■ About this exercise:
What you return should match the listing exactly, minus its images.
::::::::
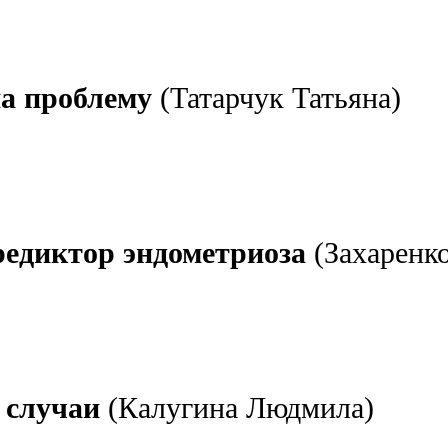
на проблему
(Татарчук Татьяна)
редиктор эндометриоза
(Захаренк
 случаи
(Калугина Людмила)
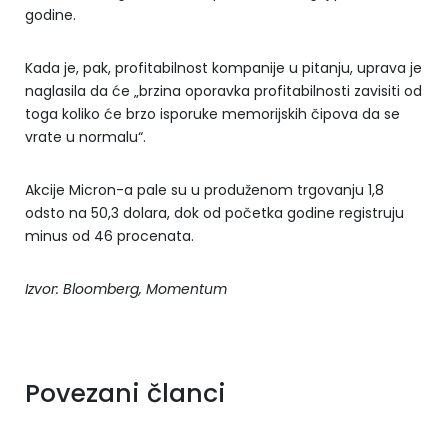
godine.
Kada je, pak, profitabilnost kompanije u pitanju, uprava je
naglasila da će „brzina oporavka profitabilnosti zavisiti od
toga koliko će brzo isporuke memorijskih čipova da se
vrate u normalu“.
Akcije Micron-a pale su u produženom trgovanju 1,8
odsto na 50,3 dolara, dok od početka godine registruju
minus od 46 procenata.
Izvor: Bloomberg, Momentum
Povezani članci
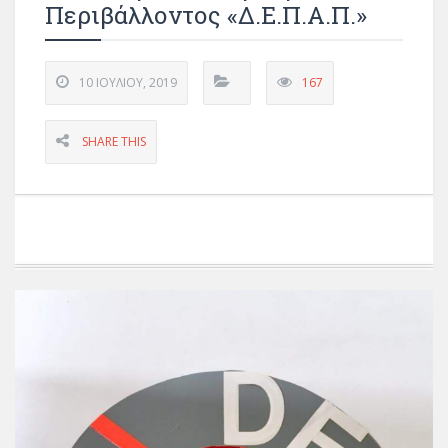
Περιβάλλοντος «Δ.Ε.Π.Α.Π.»
10 ΙΟΥΛΊΟΥ, 2019
167
SHARE THIS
::::::::
■ Exercise output:
на проблему
(Татарчук Татьяна)
редиктор эндометриоза
(Захаренк
 случаи
(Калугина Людмила)
godine.
Kada je, pak, profitabilnost kompanije u pitanju, uprava je
naglasila da će „brzina oporavka profitabilnosti zavisiti od
toga koliko će brzo isporuke memorijskih čipova da se
vrate u normalu“.
Akcije Micron-a pale su u produženom trgovanju 1,8
odsto na 50,3 dolara, dok od početka godine registruju
minus od 46 procenata.
Izvor: Bloomberg, Momentum
Povezani članci
Περιβάλλοντος «Δ.Ε.Π.Α.Π.»
10 ΙΟΥΛΊΟΥ, 2019
167
SHARE THIS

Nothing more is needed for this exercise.